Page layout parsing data
----

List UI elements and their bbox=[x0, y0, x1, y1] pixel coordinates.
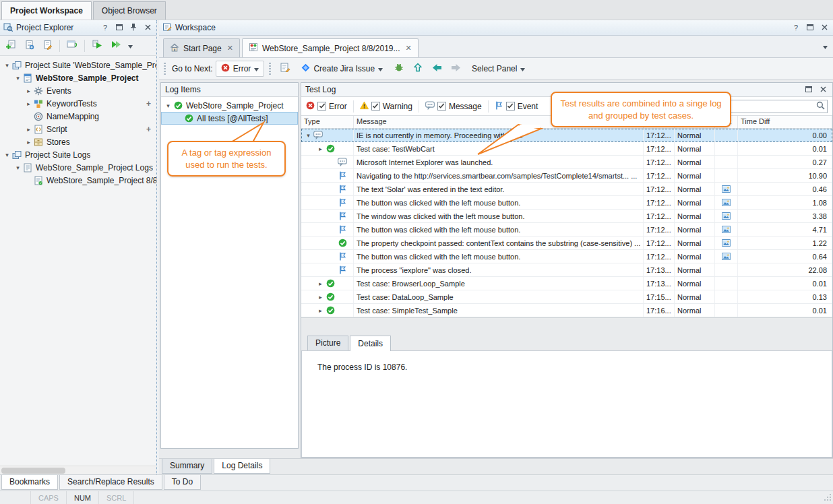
close-panel-button[interactable] bbox=[817, 84, 828, 95]
float-button[interactable] bbox=[805, 22, 815, 33]
create-issue-form-button[interactable] bbox=[277, 61, 293, 77]
expand-icon[interactable]: ▸ bbox=[24, 126, 33, 133]
help-button[interactable]: ? bbox=[100, 22, 111, 33]
filter-event-checkbox[interactable] bbox=[506, 102, 515, 111]
tab-list-dropdown[interactable] bbox=[823, 42, 828, 51]
create-jira-issue-button[interactable]: Create Jira Issue bbox=[296, 61, 388, 77]
forward-button[interactable] bbox=[448, 61, 464, 77]
tab-picture[interactable]: Picture bbox=[307, 336, 348, 350]
tree-item-webstore-sample-project-logs[interactable]: ▾WebStore_Sample_Project Logs bbox=[0, 161, 156, 174]
filter-error-checkbox[interactable] bbox=[317, 102, 326, 111]
expand-icon[interactable]: ▸ bbox=[316, 280, 325, 287]
column-header-type[interactable]: Type bbox=[301, 116, 354, 128]
tab-bookmarks[interactable]: Bookmarks bbox=[1, 475, 58, 490]
help-button[interactable]: ? bbox=[791, 22, 801, 33]
expand-icon[interactable]: ▸ bbox=[24, 100, 33, 107]
close-tab-icon[interactable]: ✕ bbox=[404, 44, 412, 53]
tree-item-project-suite-webstore-sample-projec[interactable]: ▾Project Suite 'WebStore_Sample_Projec bbox=[0, 59, 156, 71]
collapse-icon[interactable]: ▾ bbox=[304, 132, 313, 139]
organize-items-button[interactable] bbox=[64, 38, 80, 54]
tree-item-script[interactable]: ▸Script+ bbox=[0, 123, 156, 135]
log-row[interactable]: The button was clicked with the left mou… bbox=[301, 223, 832, 237]
scrollbar-thumb[interactable] bbox=[1, 468, 65, 474]
log-row[interactable]: The window was clicked with the left mou… bbox=[301, 210, 832, 223]
log-row[interactable]: The property checkpoint passed: contentT… bbox=[301, 237, 832, 250]
close-tab-icon[interactable]: ✕ bbox=[226, 44, 233, 53]
select-panel-button[interactable]: Select Panel bbox=[466, 61, 530, 76]
float-button[interactable] bbox=[803, 84, 814, 95]
close-panel-button[interactable] bbox=[819, 22, 830, 33]
float-button[interactable] bbox=[114, 22, 125, 33]
log-row[interactable]: The text 'Solar' was entered in the text… bbox=[301, 183, 832, 196]
run-options-dropdown[interactable] bbox=[125, 38, 135, 54]
collapse-icon[interactable]: ▾ bbox=[3, 152, 11, 158]
tree-item-keywordtests[interactable]: ▸KeywordTests+ bbox=[0, 97, 156, 110]
log-row[interactable]: ▸Test case: SimpleTest_Sample17:16...Nor… bbox=[301, 304, 832, 317]
filter-event[interactable]: Event bbox=[495, 101, 538, 112]
expand-icon[interactable]: ▸ bbox=[316, 307, 325, 314]
tree-item-events[interactable]: ▸Events bbox=[0, 84, 156, 97]
log-row[interactable]: The button was clicked with the left mou… bbox=[301, 250, 832, 263]
log-row-link[interactable] bbox=[715, 237, 738, 249]
toolbar-grip[interactable] bbox=[164, 63, 166, 75]
tab-object-browser[interactable]: Object Browser bbox=[93, 1, 166, 20]
run-suite-button[interactable] bbox=[107, 38, 123, 54]
resize-grip[interactable] bbox=[824, 493, 833, 503]
run-project-button[interactable] bbox=[89, 38, 105, 54]
log-row[interactable]: ▸Test case: BrowserLoop_Sample17:13...No… bbox=[301, 277, 832, 290]
log-row[interactable]: The button was clicked with the left mou… bbox=[301, 196, 832, 210]
filter-warning-checkbox[interactable] bbox=[371, 102, 380, 111]
collapse-icon[interactable]: ▾ bbox=[3, 62, 11, 69]
tree-item-webstore-sample-project[interactable]: ▾WebStore_Sample_Project bbox=[161, 99, 298, 112]
tree-item-project-suite-logs[interactable]: ▾Project Suite Logs bbox=[0, 148, 156, 161]
log-row[interactable]: The process "iexplore" was closed.17:13.… bbox=[301, 263, 832, 277]
tab-search-replace-results[interactable]: Search/Replace Results bbox=[59, 475, 162, 490]
add-item-button[interactable] bbox=[3, 38, 19, 54]
add-new-item-button[interactable] bbox=[21, 38, 37, 54]
horizontal-scrollbar[interactable] bbox=[0, 466, 156, 474]
add-child-button[interactable]: + bbox=[146, 125, 156, 134]
column-header-time-diff[interactable]: Time Diff bbox=[738, 116, 832, 128]
filter-message-checkbox[interactable] bbox=[437, 102, 446, 111]
tab-project-workspace[interactable]: Project Workspace bbox=[1, 1, 92, 20]
log-row[interactable]: Navigating to the http://services.smartb… bbox=[301, 169, 832, 183]
log-row-link[interactable] bbox=[715, 196, 738, 209]
expand-icon[interactable]: ▸ bbox=[24, 139, 33, 146]
pin-button[interactable] bbox=[128, 22, 139, 33]
doc-tab-test-log[interactable]: WebStore_Sample_Project 8/8/2019... ✕ bbox=[242, 38, 419, 57]
up-one-level-button[interactable] bbox=[410, 61, 426, 77]
tab-details[interactable]: Details bbox=[350, 336, 391, 351]
log-row[interactable]: ▸Test case: TestWebCart17:12...Normal0.0… bbox=[301, 142, 832, 156]
back-button[interactable] bbox=[429, 61, 445, 77]
log-row[interactable]: ▾IE is not currently in memory. Proceedi… bbox=[301, 129, 832, 142]
edit-item-button[interactable] bbox=[39, 38, 55, 54]
log-row-link[interactable] bbox=[715, 210, 738, 222]
tab-summary[interactable]: Summary bbox=[162, 459, 212, 474]
tree-item-webstore-sample-project-8-8-2[interactable]: WebStore_Sample_Project 8/8/2... bbox=[0, 174, 156, 187]
collapse-icon[interactable]: ▾ bbox=[164, 102, 173, 109]
post-defect-button[interactable] bbox=[391, 61, 407, 77]
tab-to-do[interactable]: To Do bbox=[164, 475, 201, 490]
collapse-icon[interactable]: ▾ bbox=[13, 75, 22, 82]
log-row[interactable]: ▸Test case: DataLoop_Sample17:15...Norma… bbox=[301, 290, 832, 304]
log-row-link[interactable] bbox=[715, 223, 738, 236]
expand-icon[interactable]: ▸ bbox=[316, 294, 325, 301]
tree-item-namemapping[interactable]: NameMapping bbox=[0, 110, 156, 123]
filter-error[interactable]: Error bbox=[306, 101, 347, 112]
toolbar-grip[interactable] bbox=[269, 63, 271, 75]
tree-item-stores[interactable]: ▸Stores bbox=[0, 135, 156, 148]
go-to-next-error-button[interactable]: Error bbox=[216, 61, 265, 77]
log-row-link[interactable] bbox=[715, 183, 738, 195]
collapse-icon[interactable]: ▾ bbox=[13, 164, 22, 171]
close-panel-button[interactable] bbox=[142, 22, 153, 33]
expand-icon[interactable]: ▸ bbox=[24, 88, 33, 94]
log-row-link[interactable] bbox=[715, 250, 738, 263]
filter-message[interactable]: Message bbox=[425, 101, 482, 112]
tree-item-webstore-sample-project[interactable]: ▾WebStore_Sample_Project bbox=[0, 71, 156, 84]
tab-log-details[interactable]: Log Details bbox=[214, 459, 270, 474]
log-row[interactable]: Microsoft Internet Explorer was launched… bbox=[301, 156, 832, 169]
expand-icon[interactable]: ▸ bbox=[316, 146, 325, 152]
doc-tab-start-page[interactable]: Start Page ✕ bbox=[163, 38, 240, 57]
add-child-button[interactable]: + bbox=[146, 99, 156, 108]
filter-warning[interactable]: Warning bbox=[360, 101, 412, 112]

----

▶ Problem details: Tally up the lines holding the string "clicked" in the data above, and respond with nothing but the number.

▶ Answer box: 4